** Work to complete **
Each record is to be transcribed in full and exactly.

** Material to process **

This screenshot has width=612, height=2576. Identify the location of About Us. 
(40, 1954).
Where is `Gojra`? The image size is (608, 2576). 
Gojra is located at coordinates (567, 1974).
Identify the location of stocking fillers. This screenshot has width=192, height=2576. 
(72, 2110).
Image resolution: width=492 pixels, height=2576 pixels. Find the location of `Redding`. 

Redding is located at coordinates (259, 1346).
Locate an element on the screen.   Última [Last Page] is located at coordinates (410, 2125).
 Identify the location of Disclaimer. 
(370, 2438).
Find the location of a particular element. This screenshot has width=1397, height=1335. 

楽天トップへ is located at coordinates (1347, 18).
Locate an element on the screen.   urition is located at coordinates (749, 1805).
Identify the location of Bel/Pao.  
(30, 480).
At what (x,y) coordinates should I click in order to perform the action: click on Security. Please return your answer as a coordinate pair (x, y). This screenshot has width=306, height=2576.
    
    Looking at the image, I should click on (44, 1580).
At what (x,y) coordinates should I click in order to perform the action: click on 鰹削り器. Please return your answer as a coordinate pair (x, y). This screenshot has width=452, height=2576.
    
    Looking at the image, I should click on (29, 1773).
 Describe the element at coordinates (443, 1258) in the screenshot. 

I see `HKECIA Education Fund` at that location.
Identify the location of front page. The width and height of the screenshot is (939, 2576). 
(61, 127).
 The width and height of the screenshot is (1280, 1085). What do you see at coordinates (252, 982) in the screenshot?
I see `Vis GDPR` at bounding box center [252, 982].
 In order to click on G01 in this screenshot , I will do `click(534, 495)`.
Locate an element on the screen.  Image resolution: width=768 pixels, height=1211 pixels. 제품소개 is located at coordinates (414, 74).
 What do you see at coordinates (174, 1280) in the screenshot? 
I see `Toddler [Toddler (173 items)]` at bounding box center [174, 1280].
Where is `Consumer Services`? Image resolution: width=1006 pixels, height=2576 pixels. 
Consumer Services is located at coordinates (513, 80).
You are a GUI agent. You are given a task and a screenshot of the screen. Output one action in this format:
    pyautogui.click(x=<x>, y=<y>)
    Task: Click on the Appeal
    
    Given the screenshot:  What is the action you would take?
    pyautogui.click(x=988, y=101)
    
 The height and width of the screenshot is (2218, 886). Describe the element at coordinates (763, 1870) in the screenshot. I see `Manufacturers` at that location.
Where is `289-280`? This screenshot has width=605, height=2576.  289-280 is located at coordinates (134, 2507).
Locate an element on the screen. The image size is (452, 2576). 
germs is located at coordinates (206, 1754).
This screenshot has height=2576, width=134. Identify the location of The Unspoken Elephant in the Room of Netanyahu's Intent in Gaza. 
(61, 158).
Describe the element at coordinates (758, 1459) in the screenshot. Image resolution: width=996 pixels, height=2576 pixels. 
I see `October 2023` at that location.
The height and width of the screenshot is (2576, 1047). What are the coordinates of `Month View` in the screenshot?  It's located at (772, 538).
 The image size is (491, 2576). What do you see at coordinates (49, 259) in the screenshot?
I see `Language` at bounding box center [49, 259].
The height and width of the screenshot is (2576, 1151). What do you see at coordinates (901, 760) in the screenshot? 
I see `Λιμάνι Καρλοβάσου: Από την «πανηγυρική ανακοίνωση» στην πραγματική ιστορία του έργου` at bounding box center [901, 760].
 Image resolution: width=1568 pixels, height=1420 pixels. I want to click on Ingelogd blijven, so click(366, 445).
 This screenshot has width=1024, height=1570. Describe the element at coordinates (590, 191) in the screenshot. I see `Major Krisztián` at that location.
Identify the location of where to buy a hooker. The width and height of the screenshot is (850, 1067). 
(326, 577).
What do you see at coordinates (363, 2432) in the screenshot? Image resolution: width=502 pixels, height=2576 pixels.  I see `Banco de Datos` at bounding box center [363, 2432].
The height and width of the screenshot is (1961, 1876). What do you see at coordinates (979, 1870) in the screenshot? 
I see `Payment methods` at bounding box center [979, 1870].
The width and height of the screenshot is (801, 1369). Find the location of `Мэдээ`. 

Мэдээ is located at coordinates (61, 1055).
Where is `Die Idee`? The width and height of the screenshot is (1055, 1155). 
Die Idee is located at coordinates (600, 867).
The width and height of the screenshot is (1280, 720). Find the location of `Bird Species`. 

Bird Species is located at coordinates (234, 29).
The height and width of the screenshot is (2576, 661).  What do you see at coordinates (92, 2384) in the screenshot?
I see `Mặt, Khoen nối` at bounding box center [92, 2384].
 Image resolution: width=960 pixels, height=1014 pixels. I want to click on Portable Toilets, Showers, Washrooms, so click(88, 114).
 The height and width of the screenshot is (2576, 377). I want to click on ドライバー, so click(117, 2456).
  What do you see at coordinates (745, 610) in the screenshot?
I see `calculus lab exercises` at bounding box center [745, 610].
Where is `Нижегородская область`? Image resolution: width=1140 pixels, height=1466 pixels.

** Your response **
This screenshot has width=612, height=2576. Identify the location of About Us. 
(40, 1954).
Where is `Gojra`? The image size is (608, 2576). 
Gojra is located at coordinates (567, 1974).
Identify the location of stocking fillers. This screenshot has width=192, height=2576. 
(72, 2110).
Image resolution: width=492 pixels, height=2576 pixels. Find the location of `Redding`. 

Redding is located at coordinates (259, 1346).
Locate an element on the screen.   Última [Last Page] is located at coordinates (410, 2125).
 Identify the location of Disclaimer. 
(370, 2438).
Find the location of a particular element. This screenshot has width=1397, height=1335. 

楽天トップへ is located at coordinates (1347, 18).
Locate an element on the screen.   urition is located at coordinates (749, 1805).
Identify the location of Bel/Pao.  
(30, 480).
At what (x,y) coordinates should I click in order to perform the action: click on Security. Please return your answer as a coordinate pair (x, y). This screenshot has width=306, height=2576.
    
    Looking at the image, I should click on (44, 1580).
At what (x,y) coordinates should I click in order to perform the action: click on 鰹削り器. Please return your answer as a coordinate pair (x, y). This screenshot has width=452, height=2576.
    
    Looking at the image, I should click on (29, 1773).
 Describe the element at coordinates (443, 1258) in the screenshot. 

I see `HKECIA Education Fund` at that location.
Identify the location of front page. The width and height of the screenshot is (939, 2576). 
(61, 127).
 The width and height of the screenshot is (1280, 1085). What do you see at coordinates (252, 982) in the screenshot?
I see `Vis GDPR` at bounding box center [252, 982].
 In order to click on G01 in this screenshot , I will do `click(534, 495)`.
Locate an element on the screen.  Image resolution: width=768 pixels, height=1211 pixels. 제품소개 is located at coordinates (414, 74).
 What do you see at coordinates (174, 1280) in the screenshot? 
I see `Toddler [Toddler (173 items)]` at bounding box center [174, 1280].
Where is `Consumer Services`? Image resolution: width=1006 pixels, height=2576 pixels. 
Consumer Services is located at coordinates (513, 80).
You are a GUI agent. You are given a task and a screenshot of the screen. Output one action in this format:
    pyautogui.click(x=<x>, y=<y>)
    Task: Click on the Appeal
    
    Given the screenshot:  What is the action you would take?
    pyautogui.click(x=988, y=101)
    
 The height and width of the screenshot is (2218, 886). Describe the element at coordinates (763, 1870) in the screenshot. I see `Manufacturers` at that location.
Where is `289-280`? This screenshot has width=605, height=2576.  289-280 is located at coordinates (134, 2507).
Locate an element on the screen. The image size is (452, 2576). 
germs is located at coordinates (206, 1754).
This screenshot has height=2576, width=134. Identify the location of The Unspoken Elephant in the Room of Netanyahu's Intent in Gaza. 
(61, 158).
Describe the element at coordinates (758, 1459) in the screenshot. Image resolution: width=996 pixels, height=2576 pixels. 
I see `October 2023` at that location.
The height and width of the screenshot is (2576, 1047). What are the coordinates of `Month View` in the screenshot?  It's located at (772, 538).
 The image size is (491, 2576). What do you see at coordinates (49, 259) in the screenshot?
I see `Language` at bounding box center [49, 259].
The height and width of the screenshot is (2576, 1151). What do you see at coordinates (901, 760) in the screenshot? 
I see `Λιμάνι Καρλοβάσου: Από την «πανηγυρική ανακοίνωση» στην πραγματική ιστορία του έργου` at bounding box center [901, 760].
 Image resolution: width=1568 pixels, height=1420 pixels. I want to click on Ingelogd blijven, so click(366, 445).
 This screenshot has width=1024, height=1570. Describe the element at coordinates (590, 191) in the screenshot. I see `Major Krisztián` at that location.
Identify the location of where to buy a hooker. The width and height of the screenshot is (850, 1067). 
(326, 577).
What do you see at coordinates (363, 2432) in the screenshot? Image resolution: width=502 pixels, height=2576 pixels.  I see `Banco de Datos` at bounding box center [363, 2432].
The height and width of the screenshot is (1961, 1876). What do you see at coordinates (979, 1870) in the screenshot? 
I see `Payment methods` at bounding box center [979, 1870].
The width and height of the screenshot is (801, 1369). Find the location of `Мэдээ`. 

Мэдээ is located at coordinates (61, 1055).
Where is `Die Idee`? The width and height of the screenshot is (1055, 1155). 
Die Idee is located at coordinates (600, 867).
The width and height of the screenshot is (1280, 720). Find the location of `Bird Species`. 

Bird Species is located at coordinates (234, 29).
The height and width of the screenshot is (2576, 661).  What do you see at coordinates (92, 2384) in the screenshot?
I see `Mặt, Khoen nối` at bounding box center [92, 2384].
 Image resolution: width=960 pixels, height=1014 pixels. I want to click on Portable Toilets, Showers, Washrooms, so click(88, 114).
 The height and width of the screenshot is (2576, 377). I want to click on ドライバー, so click(117, 2456).
  What do you see at coordinates (745, 610) in the screenshot?
I see `calculus lab exercises` at bounding box center [745, 610].
Where is `Нижегородская область`? Image resolution: width=1140 pixels, height=1466 pixels.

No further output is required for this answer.